La recensione
"Maestro" di Bradley Cooper e le difficoltà nel fare una biopic su Leonard Bernstein
Il film, dal 20 dicembre su Netflix e in questi giorni in anteprima in alcune sale italiane, racconta la vita del direttore d'orchestra e compositore americano in ogni sua sfaccettatura, dalla musica all'amore
Quello del biopic è un genere cinematografico complesso. Ricostruire la biografia di un personaggio realmente esistito e conosciuto a livello internazionale può rivelarsi operazione rischiosa e poco esaustiva sotto tanti punti di vista. Quale taglio dare al lavoro? Quali aspetti della vita personale e artistica sottolineare? Quale l’attualità di un personaggio? Sono domande che si sarà posto Bradley Cooper, regista, sceneggiatore e protagonista del film “Maestro” dal 20 dicembre su Netflix e in questi giorni proiettato in alcune sale italiane per poche anteprime. La pellicola è dedicata a Leonard Bernstein e (volendo molto semplificare) ai suoi due poli: quello personale – affettivo e quello musicale. Il film non segue le normali “regole” dei lavori biografici ma sembra più orientarsi verso il racconto di una grande storia d’amore.
Cooper è un Bernstein pressoché perfetto, a volte quasi si fatica a distinguerlo dall’originale. Voce roca, sigaretta perennemente accesa (persino nella sala d’attesa di uno studio medico), vitalità contagiosa. Uno studio durato oltre sei anni che gli ha permesso di reincarnare uno dei personaggi più influenti della cultura musicale, e non solo, del XX secolo. La vita di Lenny è un susseguirsi di eventi e il regista decide di saltare di qui e di là. Dal punto di vista musicale, l’esordio nel 1943 quando sostituisce Bruno Walter alla guida della New York Philharmonic. L’esecuzione della Seconda Sinfonia di Mahler nella Cattedrale di Ely. Scene dai musical, squarci di prove, momenti al pianoforte per comporre e feste musicali. Poi c’è la vita privata, quella vissuta con Felicia Montealegre Cohn (una Carey Mulligan da Oscar), sposa e madre dei suoi figli. Donna amata da Bernstein ma anche tradita dalle esperienze omosessuali che il direttore consuma con giovani avvenenti. Il film si concentra soprattutto sulla storia tra i due, entrambi artisti, tenaci e profondamente legati uno all’altro. Cooper non sguazza nei meandri della vita sregolata di Bernstein ma cerca di indagare questo suo tratto “panamoroso”: "Amo troppo, cosa posso dire?" afferma in un passaggio del film. Una personalità il cui desiderio esplosivo avvolge, nel bene e nel male, le persone che vi gravitano attorno. La moglie prima di tutto, impegnata a salvaguardare i figli tenendo in piedi un rapporto che deve affrontare la lontananza, gli sbalzi umorali di Lenny, le voci sulla sua nemmeno troppo celata bisessualità.
Il regista insiste sugli aspetti “privati” facendo così una scelta legittima che probabilmente sottrae forza e lustro a un uomo che ha avuto un impatto enorme su tanti ambiti della cultura americana, come compositore, direttore d’orchestra, presentatore e autore televisivo, vincitore di dischi d’oro e di platino, apparso sulla copertina di Time e Newsweek e vincitore di Grammy ed Emmy.

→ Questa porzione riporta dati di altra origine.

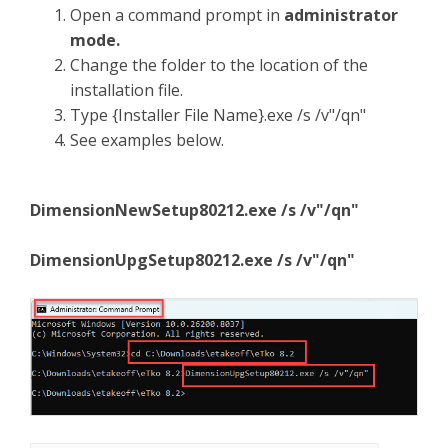
Open a command prompt in
administrator
mode.
Change the folder to the location of the
installation file.
Type {Installer File Name}.exe /s /v"/qn"
See examples below.
DimensionNewSetup80212.exe /s /v"/qn"
DimensionUpgSetup80212.exe /s /v"/qn"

Il film non approfondisce quanto Bernstein abbia “parlato” al pubblico colto e non, di adulti e di bambini. Una esuberanza figlia della conoscenza illimitata della musica e non solo, comunicata a chiunque con una forza primordiale. La pellicola trascura gli attacchi subiti da Bernstein a opera di ignoranti esponenti dell’avanguardia che consideravano la sua produzione inferiore. Gente intollerante che rifiutava della musica scritta per essere semplicemente ascoltata, dal tratto originale e riconoscibile, non priva di arditezze armoniche senza mai scadere in estremismi senza senso, lui che era accademicamente inappuntabile e mai manieristico. Con le dovute differenze Bernstein ha rappresentato per l’America quello che Karajan è stato per l’Europa. Peccato che ancora oggi a oltre trent’anni dalla sua morte in pochi abbiano colto e coltivato i suoi insegnamenti; il puntare sull’educazione dei più piccoli; evitare la divisione della musica in generi; usare la musica come chiave d’accesso e risposta alle domande della contemporaneità. Rimangono le sue incisioni, l’integrale delle Sinfonie di Mahler (un vertice insuperato); i filmati delle prove, numerosi altri concerti. Poi gli scritti, le trasmissioni televisive e ora il film “Maestro”, un lavoro riuscitissimo ma troppo poco “musicale” se il protagonista è Leonard Bernstein.